The independent organization, The Havana Consulting Group, based in Miami, has taken this matter into their own hands and one of its executives, economist Emilio Morales, gave us the following figures which we will analyze:
– At the end of 2014, Cuban remittances just from the US were estimated to be 3.13 billion USD with an error margin that never exceeded 4%.
– The active working population in 2014 was 4.96 million. Simple math tells us that emigration created 629.7 USD for every Cuban “working” in the country where people don’t want to work. That translates into 16,100 Cuban pesos – CUP at the official exchange rate of 25 CUP for one Convertible Peso – CUC which is the equivalent of a dollar. That means, given the average salary of 584 CUP today = 7,008 CUP per year, the Cuban work force in the US has provided its birth place with more than double their fellow Cubans living on the island. Emigration is an excellent business.
Exporting the country’s work force isn’t by chance, nor is it the indirect consequence of the disagreement between the Cuban and US government. Back in the 1980s, under the blanket of the Council for Mutual Economic Assistance (COMECON), the now disappeared Socialist Bloc’s international economic body, the supervised sending of Cubans to Eastern Europe and the USSR was widely practiced.
Back then, people’s dreams were a little more modest, they could be realized in a German ETZ motorbike. Jealously kept and sold and resold, thousands of these bikes still travel along our streets. The large number of Cubans who watched the Berlin Wall fall (1989), took advantage of the opportunity and stayed in Europe permanently.
The sale of professional labor reached its climax via the so-called international missions, with public health and Cuban doctors being the focus. This subject was recently written about on Havana Times when dealing specifically with what happened in Venezuela.
In part of the interview Omar Everleny gave to the website 14 y Medio, he clearly stated what the Cuban economy’s sources of income were:
“Services first and foremost. However, payment for services in Venezuela must have decreased because of the latter’s own national crisis, we can estimate that the drop is around 1 billion USD from what was previously paid to Cuba [In 2012, it was estimated that the island earned 8.2 billion USD for medical services, possibly dropping by 1.3 billion today].”
Miami based Cuban economist Emilio Morales advances with figures of why the Cuban government exports its work force:
“If we compare the amount of remittances sent by Cuban emigres per capita with the annual average salary of the active working population in Cuba, (calculated using the official exchange rate – buying USD – at 24/1), the remittances of any ordinary emigre are worth 9.55 annual wages of Cuban workers.”

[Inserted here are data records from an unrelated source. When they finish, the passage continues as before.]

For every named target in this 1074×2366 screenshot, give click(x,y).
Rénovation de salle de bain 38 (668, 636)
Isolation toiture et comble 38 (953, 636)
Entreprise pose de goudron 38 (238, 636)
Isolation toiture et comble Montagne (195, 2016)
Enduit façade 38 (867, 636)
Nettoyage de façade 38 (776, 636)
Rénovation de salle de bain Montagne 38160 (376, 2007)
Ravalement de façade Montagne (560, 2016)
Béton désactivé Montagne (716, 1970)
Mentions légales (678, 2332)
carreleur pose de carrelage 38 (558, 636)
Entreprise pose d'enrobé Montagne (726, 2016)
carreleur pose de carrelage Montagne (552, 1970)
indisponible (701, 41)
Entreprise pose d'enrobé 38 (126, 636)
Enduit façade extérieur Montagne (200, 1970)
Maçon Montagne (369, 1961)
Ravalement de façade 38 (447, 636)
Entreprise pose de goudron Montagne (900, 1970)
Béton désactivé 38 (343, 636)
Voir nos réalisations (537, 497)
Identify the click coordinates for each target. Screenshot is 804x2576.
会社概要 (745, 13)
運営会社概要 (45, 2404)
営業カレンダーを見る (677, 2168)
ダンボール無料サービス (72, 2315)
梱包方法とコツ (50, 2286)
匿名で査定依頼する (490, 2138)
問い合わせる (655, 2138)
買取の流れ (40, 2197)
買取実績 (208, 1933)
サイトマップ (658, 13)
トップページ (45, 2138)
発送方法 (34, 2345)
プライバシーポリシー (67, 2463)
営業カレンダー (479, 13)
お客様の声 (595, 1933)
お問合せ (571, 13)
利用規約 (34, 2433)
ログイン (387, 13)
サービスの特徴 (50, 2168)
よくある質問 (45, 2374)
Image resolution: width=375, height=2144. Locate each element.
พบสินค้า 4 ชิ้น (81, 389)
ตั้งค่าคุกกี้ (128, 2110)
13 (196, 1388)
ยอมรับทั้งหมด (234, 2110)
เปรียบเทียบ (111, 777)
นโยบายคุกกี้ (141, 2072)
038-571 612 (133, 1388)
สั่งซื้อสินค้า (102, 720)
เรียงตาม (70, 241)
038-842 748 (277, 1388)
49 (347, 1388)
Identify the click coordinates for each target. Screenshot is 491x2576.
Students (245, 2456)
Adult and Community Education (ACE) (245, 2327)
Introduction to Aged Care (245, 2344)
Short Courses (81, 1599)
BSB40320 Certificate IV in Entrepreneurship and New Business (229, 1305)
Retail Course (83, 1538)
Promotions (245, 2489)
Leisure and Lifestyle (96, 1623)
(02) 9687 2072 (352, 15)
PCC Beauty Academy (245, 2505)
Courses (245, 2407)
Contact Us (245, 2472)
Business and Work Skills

With regard to medical services, it’s worth remembering that the academic Carmelo Mesa Lago calculated that in the case of Venezuela, at least 10,000 Euros of monthly income is paid per Cuban worker, out of which the State monopoly directly takes between 70-90% leaving the “missionaries” hired in this way without the means to complain.
The final conclusion is simple: incapable of building a productive economy in their own country, the leaders of the Cuban socialist project found a way to market their citizens, via emigres or government to government projects, so their authoritarian system can receive the corresponding benefits where the right to oppose such policy is very limited.